私はパピーの腕の中で小さく震えていたが、彼はずっと私の頭や背中を優しく撫で続けてくれた。

その穏やかなリズムに包まれて、気づけば私は再び眠りに落ちていた。精神的に疲れ切ってしまったのだろう。その日は朝食も取らずに眠り続け、ようやく昼食の前に目が覚めた。

部屋からふらふらと出ていくと、パピーが心配そうな顔で近づいてきた。

「ローズ、大丈夫か?何か飲めそう?それともお腹空いてる?」

私はテーブルに着くと、カレンがそっと飲み物を置いてくれた。少し喉が渇いていたので、1口飲んでから大きくため息をつく。

「みんな、ちょっと二人にしてくれる?」パピーが言うと、カレンたちは静かにリビングを後にした。

申し訳ない気持ちでいっぱいになった私は、俯きながら小さな声で「心配かけてごめんね」と囁き、もう一口飲み物を口に含んだ。

パピーは、私が話し出すのを静かに待っていてくれた。

「私、びっくりしただけなの・・・パパんからパピーが聞いてるかどうかわからないけど、私・・・」言葉がうまく出てこなくて、しばらく沈黙が続いた。

「大丈夫だよ、話していいから」パピーはとても優しい声で促してくれたので、意を決して話し始めた。

「うん、あのね・・・私、前のことを覚えてるの」

「うん、パパんから聞いたよ。でも、詳しいことは知らないんだ。ごめんね」

「なんでパピーが謝るの?」私は不思議そうに問い返した。

「うーん、なんでだろうね?」パピーは苦笑いを浮かべた。その姿がなんだか可愛くて、思わず「ふふふ・・・」と笑ってしまった。

「やっと、ローズの笑顔が見られたよ」パピーはとても嬉しそうな顔をしている。

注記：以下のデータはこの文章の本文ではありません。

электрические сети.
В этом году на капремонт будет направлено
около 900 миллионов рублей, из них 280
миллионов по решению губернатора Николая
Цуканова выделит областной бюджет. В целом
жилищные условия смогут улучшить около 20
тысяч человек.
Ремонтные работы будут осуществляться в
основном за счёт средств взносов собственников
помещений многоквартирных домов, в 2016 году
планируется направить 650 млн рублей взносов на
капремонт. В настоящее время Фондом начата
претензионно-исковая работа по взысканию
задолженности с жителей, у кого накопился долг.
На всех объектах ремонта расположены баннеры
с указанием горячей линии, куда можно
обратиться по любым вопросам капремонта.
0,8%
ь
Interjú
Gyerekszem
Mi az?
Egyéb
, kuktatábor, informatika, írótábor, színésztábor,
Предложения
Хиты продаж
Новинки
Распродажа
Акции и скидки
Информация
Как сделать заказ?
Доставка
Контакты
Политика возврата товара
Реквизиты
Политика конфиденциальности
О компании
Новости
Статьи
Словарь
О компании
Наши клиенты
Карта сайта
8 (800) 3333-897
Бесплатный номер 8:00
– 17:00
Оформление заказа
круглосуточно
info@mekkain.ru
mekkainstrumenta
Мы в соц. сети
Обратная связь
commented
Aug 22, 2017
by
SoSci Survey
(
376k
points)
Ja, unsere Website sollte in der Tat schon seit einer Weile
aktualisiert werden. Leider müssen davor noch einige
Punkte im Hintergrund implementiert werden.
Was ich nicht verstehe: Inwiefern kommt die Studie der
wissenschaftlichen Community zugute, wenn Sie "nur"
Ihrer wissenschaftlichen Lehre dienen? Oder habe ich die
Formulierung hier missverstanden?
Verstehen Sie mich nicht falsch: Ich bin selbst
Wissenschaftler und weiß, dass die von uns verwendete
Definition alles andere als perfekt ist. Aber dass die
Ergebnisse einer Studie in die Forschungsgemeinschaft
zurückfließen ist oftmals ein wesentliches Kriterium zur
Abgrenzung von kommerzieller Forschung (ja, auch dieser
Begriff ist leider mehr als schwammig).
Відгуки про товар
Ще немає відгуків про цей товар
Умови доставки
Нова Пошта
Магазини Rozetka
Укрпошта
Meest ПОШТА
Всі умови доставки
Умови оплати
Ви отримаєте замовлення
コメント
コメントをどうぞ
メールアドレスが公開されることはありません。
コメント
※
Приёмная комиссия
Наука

その顔を見たら、少し肩の力が抜けた。

「私ね、前世で・・・後ろから何度も刺されて、殺されたの」そう話すと、パピーが息を呑む音が聞こえたが、私は続けた。

「あの公園で、可愛いワンちゃんをもふもふしてたら、急に誰かに後ろから声を掛けられて、その時の怖い記憶が蘇って・・・それでびっくりしちゃって。それからの記憶はないの・・・変なこと言ってごめんね。私、変な子だよね…」下を向いて小さな声で言うと、また涙が溢れてきた。そんな私を、パピーはまた優しく抱きしめてくれた。

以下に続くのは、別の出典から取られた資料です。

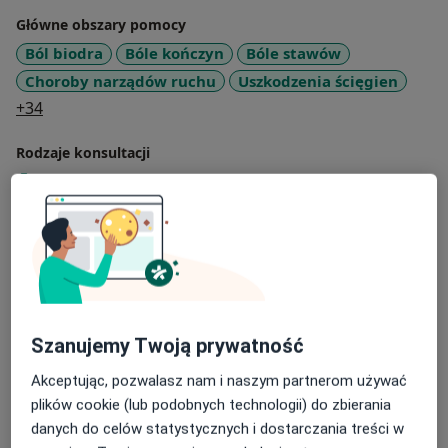
Główne obszary pomocy
Ból biodra
Bóle kończyn
Bóle stawów
Choroby narządów ruchu
Uszkodzenia ścięgien
a11y_sr_more_diseases
+34
Rodzaje konsultacji
Stacjonarne
Zobacz lokalizacje (1)
Zdjęcia i filmy
Szanujemy Twoją prywatność
Akceptując, pozwalasz nam i naszym partnerom używać
plików cookie (lub podobnych technologii) do zbierania
Zobacz galerię (10)
danych do celów statystycznych i dostarczania treści w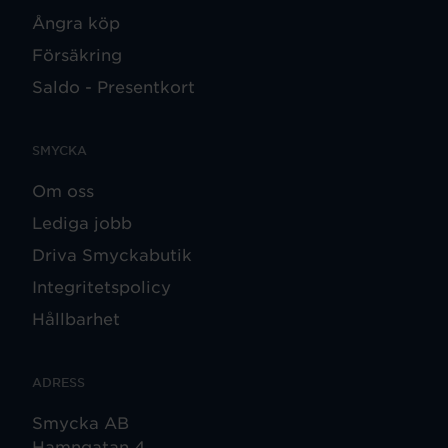
Ångra köp
Försäkring
Saldo - Presentkort
SMYCKA
Om oss
Lediga jobb
Driva Smyckabutik
Integritetspolicy
Hållbarhet
ADRESS
Smycka AB
Hamngatan 4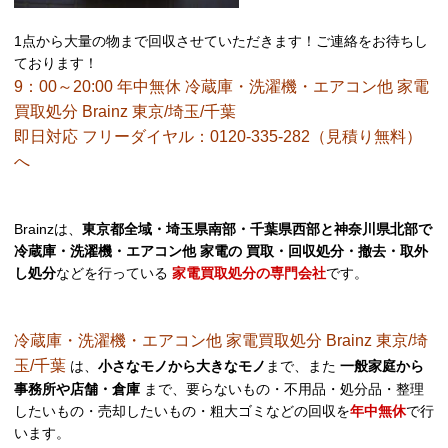
1点から大量の物まで回収させていただきます！ご連絡をお待ちし
ております！
9：00～20:00 年中無休 冷蔵庫・洗濯機・エアコン他 家電
買取処分 Brainz 東京/埼玉/千葉
即日対応 フリーダイヤル：0120-335-282（見積り無料）
へ
Brainzは、
東京都全域・埼玉県南部・千葉県西部と神奈川県北部で
冷蔵庫・洗濯機・エアコン他 家電の 買取・回収処分・撤去・取外
し処分
などを行っている
家電買取処分の専門会社
です。
冷蔵庫・洗濯機・エアコン他 家電買取処分 Brainz 東京/埼
玉/千葉
は、
小さなモノから大きなモノ
まで、また
一般家庭から
事務所や店舗・倉庫
まで、要らないもの・不用品・処分品・整理
したいもの・売却したいもの・粗大ゴミなどの回収を
年中無休
で行
います。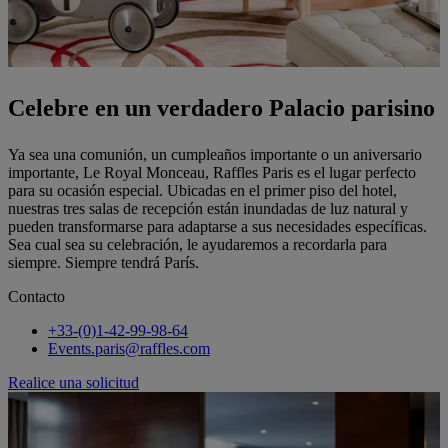
Celebre en un verdadero Palacio parisino
Ya sea una comunión, un cumpleaños importante o un aniversario
importante, Le Royal Monceau, Raffles Paris es el lugar perfecto
para su ocasión especial. Ubicadas en el primer piso del hotel,
nuestras tres salas de recepción están inundadas de luz natural y
pueden transformarse para adaptarse a sus necesidades específicas.
Sea cual sea su celebración, le ayudaremos a recordarla para
siempre. Siempre tendrá París.
Contacto
+33-(0)1-42-99-98-64
Events.paris@raffles.com
Realice una solicitud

「ローズは変な子なんかじゃないよ。俺の大事な人だから・・・」パピーはそう言って、私の頭を撫でてくれた。その優しさに、また涙が止まらなくなった。

「私、後ろから話しかけられるとダメみたい・・・その時のことを思い出しちゃって、怖くなるの。それであの時、びっくりしたんだと思う。」

「じゃあ、これからはローズに話しかけるときは、前からにするよ。グレンにも伝えておくから」

「じゃあ、あの時後ろから話しかけたのってグレンだったんだ・・・グレンには、このこと・・・」

「ああ、言わないよ。俺たち家族だけの秘密だ。」

「よかった。グレンには謝らないと。きっとびっくりしたよね。」

「そんなのいいさ。俺が適当に言っておくから」

「ありがとう。パピー、ママん、パパんが後ろから話しかけても平気だよ。知ってる声なら大丈夫みたい。グレンのことも知らなかったわけじゃないけど、何年も話してなかったし、声変わりしてたから急に怖く感じちゃったんだと思う。」

「グレンの声は覚えなくていいよ。あいつとは仲良くならなくていいからな!」パピーはちょっと拗ねたような顔をしてみせたので、私は「わかった」と笑って返事をした。すると、パピーはあからさまに機嫌が良くなった。

「お昼、食べられそう?」

「うん、話したらスッキリした。お腹も空いてきた」そう言った瞬間、お腹が『グぅーーー』と鳴ってしまった。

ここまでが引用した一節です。